À l’issue de la cérémonie de crémation, le jeton numérique de Morons a perdu tout concurrent physique ce qui confère plus de valeur à l’œuvre numérique. Poussé par la mise en scène disruptive, la forte spéculation du moment sur les NFT, et la popularité de Banksy, le pendant digital de Morons s’est ensuite arraché pour 228,69 Ether sur Open Sea (environ 380.000$), soit quatre fois le prix d’achat de l’estampe physique.

Plusieurs grands artistes contemporains souhaitent intégrer l’écosystème NFT et en adopter les codes. Certains, comme Shepard Fairey, Kaws, Murakami ou Jenny Holzer, ont sauté le pas ou s’y préparent. Damien HIRST a quant à lui lancé des NFT (The Currency) obligeant les acheteurs à se questionner sur la valeur de l’art. Il leur demande de faire un choix entre conserver une œuvre physique ou son pendant virtuel.

Toute œuvre peut être transformée en NFT, y compris La Joconde, ce qui multiplie les opportunités de vendre de l’art. Les musées s’y sont mis, à commencer par la Galerie des Offices de Florence qui vendait, en mai, une version NFT du Tondo Doni (c. 1505) de Michel-Ange pour près de 170.000$, détrônant la rentabilité de tout autre objet dérivé. Il est prévu que d’autres chefs-d’œuvre (de Titien, Caravage, Botticelli…) soient déclinés en NFT à l’avenir pour contribuer aux finances du musée italien. Néanmoins, le prix du du Tondo Doni interroge. Pourquoi un tel fossé entre les 170.000$ du premier NFT d’un artiste aussi majeur que Michel-Ange et les 69,3m$ obtenus par le NFT de Beeple? La préférence des acheteurs semble aller aujourd’hui vers des objets digitaux en osmose avec l’esthétique et les enjeux contemporains. Les NFT les plus cotés répondent généralement à cet impératif d’une technologie au service de l’œuvre et non au service d’un musée ou d’un artiste célèbre appartenant au passé. Ceci explique peut-être pourquoi des cryptopunks valent 16,9m$ lorsqu’un NFT de Campbell’s Soup Can plafonne à 1,17m$: Andy WARHOL nous ramène au siècle passé tandis que LARVA LABS représente les nouveaux modes d’échanges et de collections à l’ère du 2.0.
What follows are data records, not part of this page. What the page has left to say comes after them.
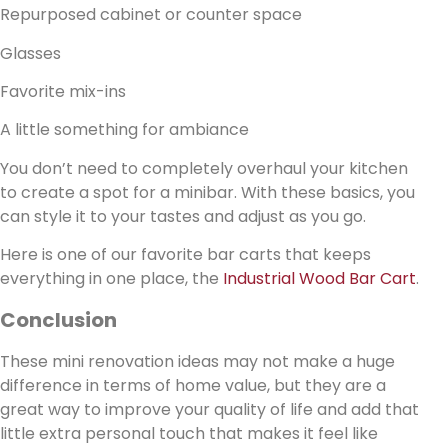
Repurposed cabinet or counter space
Glasses
Favorite mix-ins
A little something for ambiance
You don’t need to completely overhaul your kitchen
to create a spot for a minibar. With these basics, you
can style it to your tastes and adjust as you go.
Here is one of our favorite bar carts that keeps
everything in one place, the
Industrial Wood Bar Cart
.
Conclusion
These mini renovation ideas may not make a huge
difference in terms of home value, but they are a
great way to improve your quality of life and add that
little extra personal touch that makes it feel like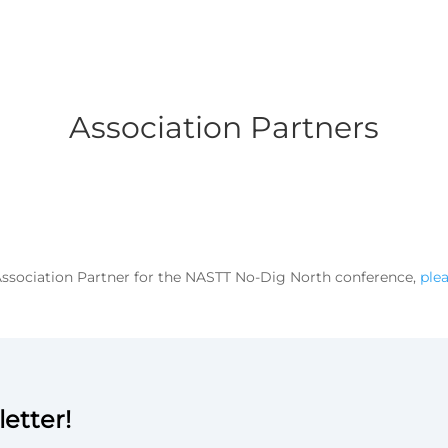
Association Partners
 Association Partner for the NASTT No-Dig North conference,
ple
etter!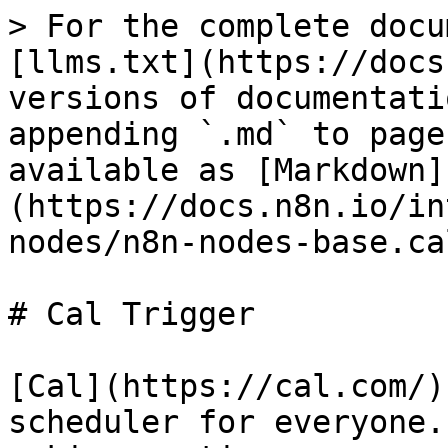
> For the complete docu
[llms.txt](https://docs
versions of documentati
appending `.md` to page
available as [Markdown]
(https://docs.n8n.io/in
nodes/n8n-nodes-base.ca
# Cal Trigger

[Cal](https://cal.com/)
scheduler for everyone.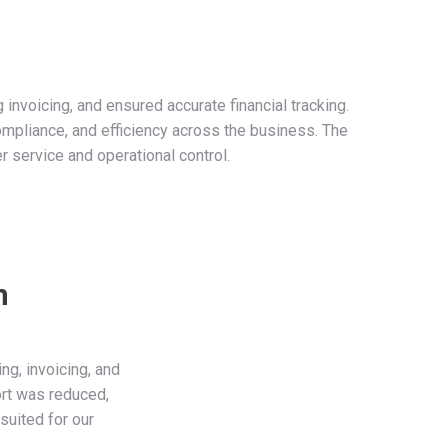
nvoicing, and ensured accurate financial tracking.
ompliance, and efficiency across the business. The
r service and operational control.
n
g, invoicing, and
ort was reduced,
uited for our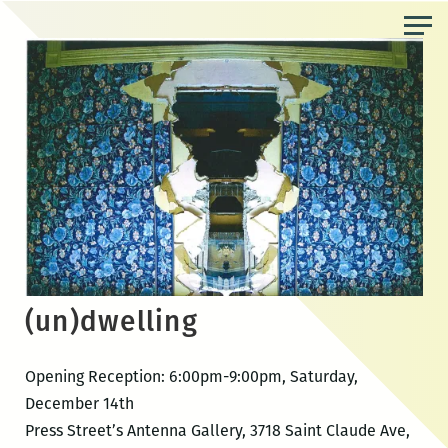
Skip
to
the
content
(un)dwelling
Opening Reception: 6:00pm-9:00pm, Saturday,
December 14th
Press Street’s Antenna Gallery, 3718 Saint Claude Ave,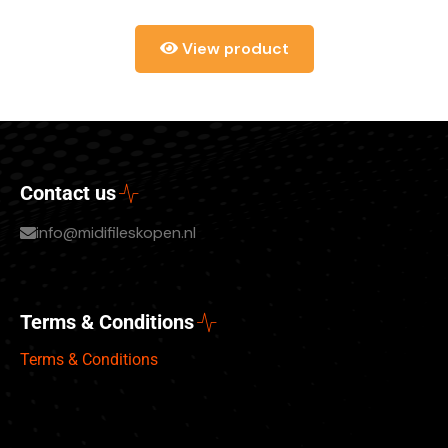
View product
Contact us
info@midifileskopen.nl
Terms & Conditions
Terms & Conditions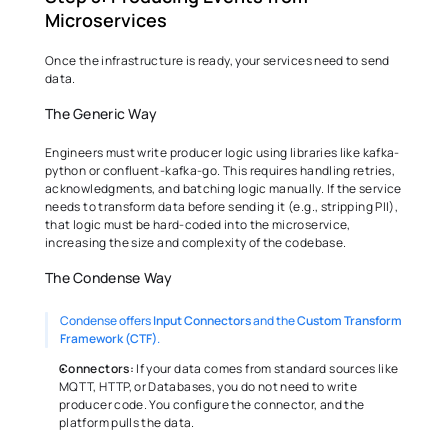
Microservices 
Once the infrastructure is ready, your services need to send 
data. 
The Generic Way 
Engineers must write producer logic using libraries like kafka-
python or confluent-kafka-go. This requires handling retries, 
acknowledgments, and batching logic manually. If the service 
needs to transform data before sending it (e.g., stripping PII), 
that logic must be hard-coded into the microservice, 
increasing the size and complexity of the codebase. 
The Condense Way 
Condense offers 
Input Connectors
 and the 
Custom Transform 
Framework (CTF)
.
Connectors:
 If your data comes from standard sources like 
MQTT, HTTP, or Databases, you do not need to write 
producer code. You configure the connector, and the 
platform pulls the data. 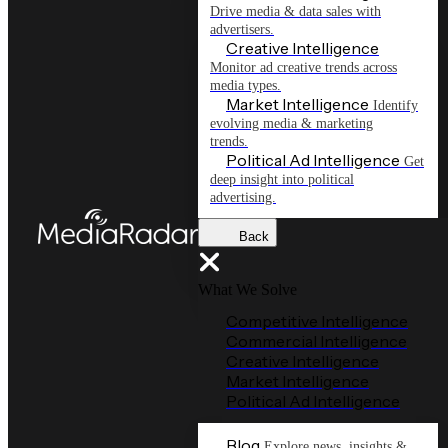
Drive media & data sales with
advertisers.
Creative Intelligence
Monitor ad creative trends across
media types.
Market Intelligence
Identify
evolving media & marketing
trends.
Political Ad Intelligence
Get
deep insight into political
advertising.
Back
What We Solve
Competitive Intelligence
Commercial Intelligence
Creative Intelligence
Market Intelligence
Political Ad Intelligence
Blog
Explore news, insights &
Distribution du produit des ventes d’Art Contemporain par catégorie (2020/21)

Distribution du produit des ventes d'Art Contemporain par catégorie (2020/21)

→ En quatre mois, les NFT ont généré 127,6m$ de produit des ventes, soit un résultat deux fois plus élevé que celui de la photographie contemporaine, le tout pour 100 lots NFT, contre 6.500 photographies.

Donnée toute aussi parlante: le taux d’invendus des NFT est le plus bas du marché, 6% seulement contre 30% en moyenne pour les autres catégories de création (peinture, sculpture, dessin, photo, estampe…). L’engouement est à la mesure de la notoriété galopante et du battage médiatique existant autour des NFT.